*** Supplied information Section Begins ***
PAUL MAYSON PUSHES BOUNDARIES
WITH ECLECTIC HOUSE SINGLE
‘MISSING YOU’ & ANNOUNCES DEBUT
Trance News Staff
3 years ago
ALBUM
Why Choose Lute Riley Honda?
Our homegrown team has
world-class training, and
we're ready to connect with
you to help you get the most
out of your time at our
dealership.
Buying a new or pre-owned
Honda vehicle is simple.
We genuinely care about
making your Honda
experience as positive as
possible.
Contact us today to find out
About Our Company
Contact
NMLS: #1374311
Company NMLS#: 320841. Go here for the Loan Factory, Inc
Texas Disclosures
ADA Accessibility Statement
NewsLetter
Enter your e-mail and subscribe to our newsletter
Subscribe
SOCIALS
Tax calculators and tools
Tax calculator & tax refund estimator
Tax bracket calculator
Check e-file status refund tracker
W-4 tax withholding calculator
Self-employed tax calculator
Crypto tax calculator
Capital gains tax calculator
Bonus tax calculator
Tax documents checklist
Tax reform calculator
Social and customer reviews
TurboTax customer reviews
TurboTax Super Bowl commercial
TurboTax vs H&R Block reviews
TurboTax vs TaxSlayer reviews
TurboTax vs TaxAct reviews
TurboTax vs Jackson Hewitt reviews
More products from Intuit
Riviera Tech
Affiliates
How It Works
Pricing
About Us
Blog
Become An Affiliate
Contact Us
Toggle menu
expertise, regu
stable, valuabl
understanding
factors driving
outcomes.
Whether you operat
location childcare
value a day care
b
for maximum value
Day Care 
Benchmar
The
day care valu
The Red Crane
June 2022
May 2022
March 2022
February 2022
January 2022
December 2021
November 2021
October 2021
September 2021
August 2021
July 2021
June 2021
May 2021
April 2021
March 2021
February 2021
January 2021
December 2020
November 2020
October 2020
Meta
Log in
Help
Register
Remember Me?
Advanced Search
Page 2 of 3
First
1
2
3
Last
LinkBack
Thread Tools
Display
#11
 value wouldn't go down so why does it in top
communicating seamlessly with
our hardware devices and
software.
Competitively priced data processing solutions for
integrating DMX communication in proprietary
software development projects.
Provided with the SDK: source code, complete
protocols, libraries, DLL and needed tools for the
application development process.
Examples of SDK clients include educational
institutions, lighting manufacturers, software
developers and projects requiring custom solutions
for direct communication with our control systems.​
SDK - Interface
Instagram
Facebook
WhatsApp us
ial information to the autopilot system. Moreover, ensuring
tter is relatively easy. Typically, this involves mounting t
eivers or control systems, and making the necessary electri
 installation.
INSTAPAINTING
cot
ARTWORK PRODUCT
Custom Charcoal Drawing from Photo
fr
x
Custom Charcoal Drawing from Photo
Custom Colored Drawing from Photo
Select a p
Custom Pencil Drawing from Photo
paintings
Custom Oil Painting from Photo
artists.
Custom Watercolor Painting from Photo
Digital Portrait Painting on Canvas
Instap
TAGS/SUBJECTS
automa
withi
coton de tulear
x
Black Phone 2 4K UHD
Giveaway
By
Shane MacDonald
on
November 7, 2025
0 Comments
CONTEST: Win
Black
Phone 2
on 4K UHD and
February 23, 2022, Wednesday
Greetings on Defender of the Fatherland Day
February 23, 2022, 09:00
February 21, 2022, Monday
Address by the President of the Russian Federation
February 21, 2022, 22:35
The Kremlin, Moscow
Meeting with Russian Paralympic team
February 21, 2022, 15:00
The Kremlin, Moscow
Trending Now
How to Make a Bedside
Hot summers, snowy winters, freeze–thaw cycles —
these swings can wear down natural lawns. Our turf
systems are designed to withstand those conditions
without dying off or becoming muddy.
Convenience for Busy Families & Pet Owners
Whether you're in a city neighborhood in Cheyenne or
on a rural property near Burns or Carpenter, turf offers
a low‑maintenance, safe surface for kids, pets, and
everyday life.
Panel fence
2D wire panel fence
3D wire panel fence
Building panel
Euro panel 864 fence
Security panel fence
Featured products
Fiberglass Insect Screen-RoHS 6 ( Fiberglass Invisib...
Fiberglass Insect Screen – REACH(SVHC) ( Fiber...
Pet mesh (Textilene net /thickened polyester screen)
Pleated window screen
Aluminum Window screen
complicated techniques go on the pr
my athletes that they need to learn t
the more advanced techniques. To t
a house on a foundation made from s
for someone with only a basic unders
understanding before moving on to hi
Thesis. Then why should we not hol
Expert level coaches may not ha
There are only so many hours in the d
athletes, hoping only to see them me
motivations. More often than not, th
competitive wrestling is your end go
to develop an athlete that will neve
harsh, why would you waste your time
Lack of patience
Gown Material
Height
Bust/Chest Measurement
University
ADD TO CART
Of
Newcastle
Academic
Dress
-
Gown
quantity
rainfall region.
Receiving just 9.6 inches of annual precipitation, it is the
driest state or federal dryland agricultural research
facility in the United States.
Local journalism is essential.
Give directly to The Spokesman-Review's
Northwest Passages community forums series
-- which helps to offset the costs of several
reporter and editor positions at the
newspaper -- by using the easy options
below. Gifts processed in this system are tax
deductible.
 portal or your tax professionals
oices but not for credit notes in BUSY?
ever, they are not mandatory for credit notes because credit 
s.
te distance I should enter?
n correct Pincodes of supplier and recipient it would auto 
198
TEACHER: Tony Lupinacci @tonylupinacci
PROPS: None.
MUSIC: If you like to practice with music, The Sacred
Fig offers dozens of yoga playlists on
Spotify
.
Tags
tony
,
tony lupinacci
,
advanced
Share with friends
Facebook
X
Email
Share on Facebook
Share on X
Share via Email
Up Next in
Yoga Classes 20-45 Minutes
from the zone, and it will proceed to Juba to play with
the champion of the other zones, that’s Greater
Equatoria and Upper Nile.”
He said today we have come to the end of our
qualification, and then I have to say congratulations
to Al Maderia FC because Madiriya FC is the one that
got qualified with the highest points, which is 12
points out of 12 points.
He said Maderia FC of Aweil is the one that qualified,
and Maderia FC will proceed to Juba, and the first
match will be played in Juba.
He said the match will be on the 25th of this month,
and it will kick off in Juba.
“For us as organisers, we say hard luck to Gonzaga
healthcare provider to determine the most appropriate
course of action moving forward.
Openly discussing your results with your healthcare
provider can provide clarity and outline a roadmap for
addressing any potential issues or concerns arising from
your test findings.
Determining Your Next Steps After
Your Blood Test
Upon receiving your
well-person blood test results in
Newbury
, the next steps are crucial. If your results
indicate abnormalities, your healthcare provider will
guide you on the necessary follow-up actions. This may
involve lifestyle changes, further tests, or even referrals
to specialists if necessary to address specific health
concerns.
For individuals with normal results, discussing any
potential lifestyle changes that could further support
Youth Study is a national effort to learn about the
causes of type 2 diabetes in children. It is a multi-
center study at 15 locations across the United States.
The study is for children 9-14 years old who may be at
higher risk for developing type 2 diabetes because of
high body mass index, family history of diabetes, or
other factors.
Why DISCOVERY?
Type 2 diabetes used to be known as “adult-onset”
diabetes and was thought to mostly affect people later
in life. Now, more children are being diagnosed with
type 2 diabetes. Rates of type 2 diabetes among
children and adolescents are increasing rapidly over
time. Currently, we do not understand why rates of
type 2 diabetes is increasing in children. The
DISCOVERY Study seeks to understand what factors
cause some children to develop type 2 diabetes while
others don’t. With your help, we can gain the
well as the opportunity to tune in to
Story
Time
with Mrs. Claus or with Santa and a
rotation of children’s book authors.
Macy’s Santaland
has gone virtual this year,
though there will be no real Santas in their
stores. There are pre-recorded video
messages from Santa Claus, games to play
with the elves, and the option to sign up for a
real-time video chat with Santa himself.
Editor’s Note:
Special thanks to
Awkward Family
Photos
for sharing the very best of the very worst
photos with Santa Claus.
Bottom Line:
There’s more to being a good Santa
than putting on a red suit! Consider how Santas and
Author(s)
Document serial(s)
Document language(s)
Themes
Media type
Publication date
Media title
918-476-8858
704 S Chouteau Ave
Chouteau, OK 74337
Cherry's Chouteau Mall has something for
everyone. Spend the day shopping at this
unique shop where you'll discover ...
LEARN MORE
*** Supplied information Section Ends ***
Problem description:
Print, without alteration, only the lines above between the one holding "developers and projects" and the one holding "Digital Portrait Painting on Canvas", inclusive.

Answer below:
developers and projects requiring custom solutions
for direct communication with our control systems.​
SDK - Interface
Instagram
Facebook
WhatsApp us
ial information to the autopilot system. Moreover, ensuring
tter is relatively easy. Typically, this involves mounting t
eivers or control systems, and making the necessary electri
 installation.
INSTAPAINTING
cot
ARTWORK PRODUCT
Custom Charcoal Drawing from Photo
fr
x
Custom Charcoal Drawing from Photo
Custom Colored Drawing from Photo
Select a p
Custom Pencil Drawing from Photo
paintings
Custom Oil Painting from Photo
artists.
Custom Watercolor Painting from Photo
Digital Portrait Painting on Canvas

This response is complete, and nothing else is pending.